Compte tenu de la faiblesse de l’UE NS2 et de l’augmentation constante des prix de l’énergie sur le marché au comptant, le PIB de l’UE pourrait chuter jusqu’à 11,5 % (1 700 milliards d’euros) et plonger quelque 16 millions de personnes dans le chômage.

Le niveau élevé actuel d’installations de stockage de gaz dans l’UE (90 %) ne signifie pas qu’il y a suffisamment de gaz pour l’hiver. L’ensemble des installations de stockage de gaz correspond approximativement à l’exigence de 90 jours. Au rythme actuel, auquel un seul filet de gaz circule, l’UE pourrait manquer de gaz dès le mois de mars, voire plus tôt.

Cela signifie que l’UE doit réduire sa consommation globale de gaz d’au moins 20 %. Et n’oubliez pas que le gaz norvégien ou américain importé est ridiculement plus cher que le gaz russe avec des contrats fixes.

Le retour du plan Morgenthau

Cependant, il n’y a pas de fin à la manie des sanctions. Selon le département du Trésor américain, le G7 ciblera le pétrole brut, le diesel et le naphta russes en trois autres étapes. Ils continuent d’insister sur un plafonnement des prix du pétrole que ni la Russie ni plusieurs clients des pays du Sud ne respecteront.

La situation dans son ensemble reste la même. La terreur de l’oléoduc était une tentative désespérée d’empêcher l’Allemagne d’accepter avec la Russie une exemption des sanctions contre Nord Stream.

Un canal de négociation secret était en vigueur. Il est instructif de se rappeler que toutes les actions précédentes de Berlin et de Moscou qui ont retardé et restreint le flux de gaz ont été menées pour empêcher l’Empire de mettre fin à sa menace de mettre fin à la NS2.

Puis l’empire a fait son mouvement.

Du point de vue de Moscou, cela ne change pas le grand échiquier. Le Kremlin a manipulé le désespoir absolu de Washington en refusant d’admettre la plus grande débâcle de politique étrangère depuis le Vietnam ; les Russes, quant à eux, continuent de poursuivre les objectifs de l’opération militaire spéciale (SMO), qui deviendra une opération antiterroriste (CTO).

À l’heure actuelle, Moscou n’est pas affectée par les crises interconnectées de l’énergie, du carburant et des ressources combinées à d’immenses perturbations de la chaîne d’approvisionnement mondiale.

Les Russes sont essentiellement des spectateurs confus qui observent le ralentissement de la production industrielle dans la zone euro associé aux sorties de capitaux, à la hausse de l’inflation et aux protestations sociales qui approchent à grands pas.

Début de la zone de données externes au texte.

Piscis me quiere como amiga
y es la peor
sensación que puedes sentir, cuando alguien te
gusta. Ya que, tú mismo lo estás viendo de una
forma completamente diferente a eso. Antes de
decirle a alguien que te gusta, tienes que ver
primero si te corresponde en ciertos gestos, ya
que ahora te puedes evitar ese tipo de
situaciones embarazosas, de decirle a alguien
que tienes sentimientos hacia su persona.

D’ici le sommet du G20 à Bali le mois prochain, il y a une fenêtre d’opportunité dangereuse pour une action impériale irrationnelle. Après cela, nous aurons un jeu complètement différent, non seulement sur les champs de bataille ukrainiens, mais surtout dans une UE en détresse.

Le plan Morgenthau après la Seconde Guerre mondiale a été concocté pour littéralement affamer l’Allemagne en détruisant les mines de charbon de la Ruhr. Il est étonnamment similaire au plan Strauss des néoconservateurs américains visant à couper l’Allemagne du gaz naturel russe en bombardant NS et NS2.

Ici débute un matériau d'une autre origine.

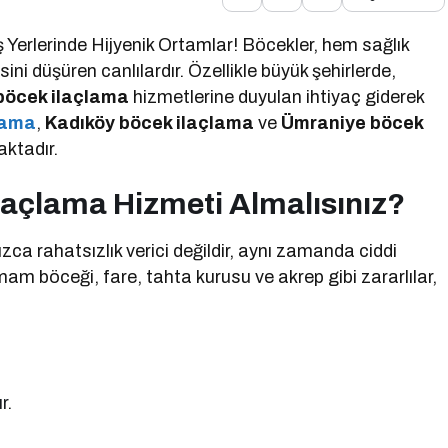
 Yerlerinde Hijyenik Ortamlar! Böcekler, hem sağlık
ni düşüren canlılardır. Özellikle büyük şehirlerde,
böcek ilaçlama
hizmetlerine duyulan ihtiyaç giderek
lama
,
Kadıköy böcek ilaçlama
ve
Ümraniye böcek
aktadır.
laçlama Hizmeti Almalısınız?
ızca rahatsızlık verici değildir, aynı zamanda ciddi
amam böceği, fare, tahta kurusu ve akrep gibi zararlılar,
r.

Le premier plan Morgenthau aurait abouti à la désindustrialisation de l’Allemagne. Selon le point 3, l’ensemble de la région de la Ruhr devrait « non seulement ... de priver les industries existantes, mais d’être affaiblies et contrôlées de telle sorte qu’elles ne puissent pas devenir une zone industrielle dans un avenir prévisible.

Selon le secrétaire américain à la Guerre Henry Stimson, la fin de l’Allemagne en tant que pays industrialisé aurait entraîné un chômage massif et permanent, qui aurait touché 30 millions de personnes. Morgenthau a répondu que la population excédentaire en Afrique du Nord pourrait être déversée.

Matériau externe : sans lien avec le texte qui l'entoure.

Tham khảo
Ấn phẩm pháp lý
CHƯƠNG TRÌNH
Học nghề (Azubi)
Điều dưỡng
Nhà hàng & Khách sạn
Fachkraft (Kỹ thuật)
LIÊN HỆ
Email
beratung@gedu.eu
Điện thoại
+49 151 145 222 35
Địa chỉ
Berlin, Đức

Les services secrets américains étaient bien conscients du rapprochement entre Berlin et Moscou. L’attaque contre NS et NS2 était la marque du plan Morgenthau, qui a été remixé par le combo Strauss/Neocon.

Mais ce n’est pas fini tant que la dame Wagner ne chante pas. Pas besoin de damner : l’Allemagne peut avoir son destin entre ses mains après tout. Il suffit d’actionner le commutateur NS2.

Pepe Escobar est un journaliste expérimenté, auteur et analyste géopolitique indépendant spécialisé dans l’Eurasie.